Grocery Delivery Image API Benchmark (Claid.ai, Picsart)

On this page you will find a comparison of our Image Editing API against some of our competitors, on the specific use case of Grocery Delivery images.

Use Case description

Grocery delivery services need to display an image for each product on their catalog:

  • it makes it much easier for the user to navigate that catalog

  • it helps the user build trust that they are buying the correct product

Additionally, it's important that all these images follow the same brand guidelines, such as:

  • 16:9 aspect ratio

  • white background

  • centered product, with 10% padding

However, it's not trivial to come up with such images.
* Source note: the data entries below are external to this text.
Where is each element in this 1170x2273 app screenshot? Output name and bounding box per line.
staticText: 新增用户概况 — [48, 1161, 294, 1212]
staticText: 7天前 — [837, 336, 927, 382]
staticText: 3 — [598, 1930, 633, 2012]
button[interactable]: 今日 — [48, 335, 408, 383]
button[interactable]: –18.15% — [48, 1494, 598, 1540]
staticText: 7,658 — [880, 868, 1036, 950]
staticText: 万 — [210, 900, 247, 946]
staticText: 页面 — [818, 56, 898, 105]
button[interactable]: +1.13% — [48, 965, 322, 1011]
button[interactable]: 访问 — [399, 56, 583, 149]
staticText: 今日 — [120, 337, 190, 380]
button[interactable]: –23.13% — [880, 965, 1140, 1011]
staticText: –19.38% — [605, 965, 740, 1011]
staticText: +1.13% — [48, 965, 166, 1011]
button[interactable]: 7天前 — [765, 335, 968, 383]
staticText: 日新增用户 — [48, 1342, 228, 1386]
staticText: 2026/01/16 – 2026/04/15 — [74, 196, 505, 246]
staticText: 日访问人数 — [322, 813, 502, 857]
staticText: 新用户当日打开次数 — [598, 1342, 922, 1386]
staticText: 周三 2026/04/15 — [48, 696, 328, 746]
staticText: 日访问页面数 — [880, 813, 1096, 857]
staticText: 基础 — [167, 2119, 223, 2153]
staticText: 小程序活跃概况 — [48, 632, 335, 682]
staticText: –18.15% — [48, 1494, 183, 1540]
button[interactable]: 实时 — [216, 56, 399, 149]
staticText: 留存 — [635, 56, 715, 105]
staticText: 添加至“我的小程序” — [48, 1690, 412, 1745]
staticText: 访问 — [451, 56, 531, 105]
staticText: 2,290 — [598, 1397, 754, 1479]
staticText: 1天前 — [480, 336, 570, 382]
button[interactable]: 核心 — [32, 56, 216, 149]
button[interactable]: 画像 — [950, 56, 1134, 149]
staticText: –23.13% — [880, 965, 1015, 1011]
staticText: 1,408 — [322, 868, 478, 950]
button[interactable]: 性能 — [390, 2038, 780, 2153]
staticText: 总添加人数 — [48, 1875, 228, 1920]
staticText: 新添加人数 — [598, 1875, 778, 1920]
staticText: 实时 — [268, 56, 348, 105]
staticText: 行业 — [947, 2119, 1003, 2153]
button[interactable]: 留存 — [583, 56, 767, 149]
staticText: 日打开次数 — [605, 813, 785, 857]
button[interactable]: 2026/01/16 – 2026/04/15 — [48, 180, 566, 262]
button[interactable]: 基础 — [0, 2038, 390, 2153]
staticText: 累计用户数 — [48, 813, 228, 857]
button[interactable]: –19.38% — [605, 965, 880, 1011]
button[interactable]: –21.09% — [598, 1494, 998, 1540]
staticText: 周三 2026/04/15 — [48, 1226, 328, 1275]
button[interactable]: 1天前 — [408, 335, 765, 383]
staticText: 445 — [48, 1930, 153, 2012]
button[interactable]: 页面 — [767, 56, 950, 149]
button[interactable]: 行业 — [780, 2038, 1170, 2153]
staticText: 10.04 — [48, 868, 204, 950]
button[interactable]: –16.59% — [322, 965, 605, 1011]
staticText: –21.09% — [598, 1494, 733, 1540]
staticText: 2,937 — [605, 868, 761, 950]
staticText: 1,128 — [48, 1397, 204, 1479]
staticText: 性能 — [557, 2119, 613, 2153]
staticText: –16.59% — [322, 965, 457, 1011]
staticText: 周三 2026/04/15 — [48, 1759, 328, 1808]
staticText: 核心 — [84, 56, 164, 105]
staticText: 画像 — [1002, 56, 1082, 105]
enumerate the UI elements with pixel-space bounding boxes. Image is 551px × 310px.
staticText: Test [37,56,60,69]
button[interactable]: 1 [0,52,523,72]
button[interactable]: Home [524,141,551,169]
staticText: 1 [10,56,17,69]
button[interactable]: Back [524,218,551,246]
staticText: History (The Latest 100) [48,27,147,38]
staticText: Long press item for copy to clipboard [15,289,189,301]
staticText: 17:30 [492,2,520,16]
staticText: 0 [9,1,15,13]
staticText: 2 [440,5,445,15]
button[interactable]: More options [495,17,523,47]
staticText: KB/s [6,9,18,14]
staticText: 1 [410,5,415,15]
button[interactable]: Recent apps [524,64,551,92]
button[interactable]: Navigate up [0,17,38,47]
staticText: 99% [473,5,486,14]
You might have to deal with vendor images that all have different backgrounds and aspect ratios:

Or you might also have to handle images that were taken directly inside the store:

Results

UGC Images

Vendor Images

Reproducing the results

If you want to reproduce the results of this benchmark, here are the Python scripts that were used to generate the images.

Before running this code, please download the original images that you want to re-process and place them in a directory called original-images.

import os
import requests
import concurrent.futures

API_KEY = "YOUR_PHOTOROOM_API_KEY"

def process_image(input_image_path, output_image_path):
    try:
        url = "https://image-api.photoroom.com/v2/edit"

        with open(input_image_path, 'rb') as image_file:
            files = { "imageFile": image_file }

            headers = {
                "x-api-key": API_KEY
            }

            payload = {
                "outputSize": "1920x1080",
                "export.format": "jpg",
                "background.color": "white",
                "padding": "0.1",
                "ignorePaddingAndSnapOnCroppedSides": "false",
                "lighting.mode": "ai.auto",
            }

            response = requests.post(url, data=payload, files=files, headers=headers)
            response.raise_for_status()

            with open(output_image_path, 'wb') as f:
                f.write(response.content)
                print(f"Image downloaded and saved to {output_image_path}")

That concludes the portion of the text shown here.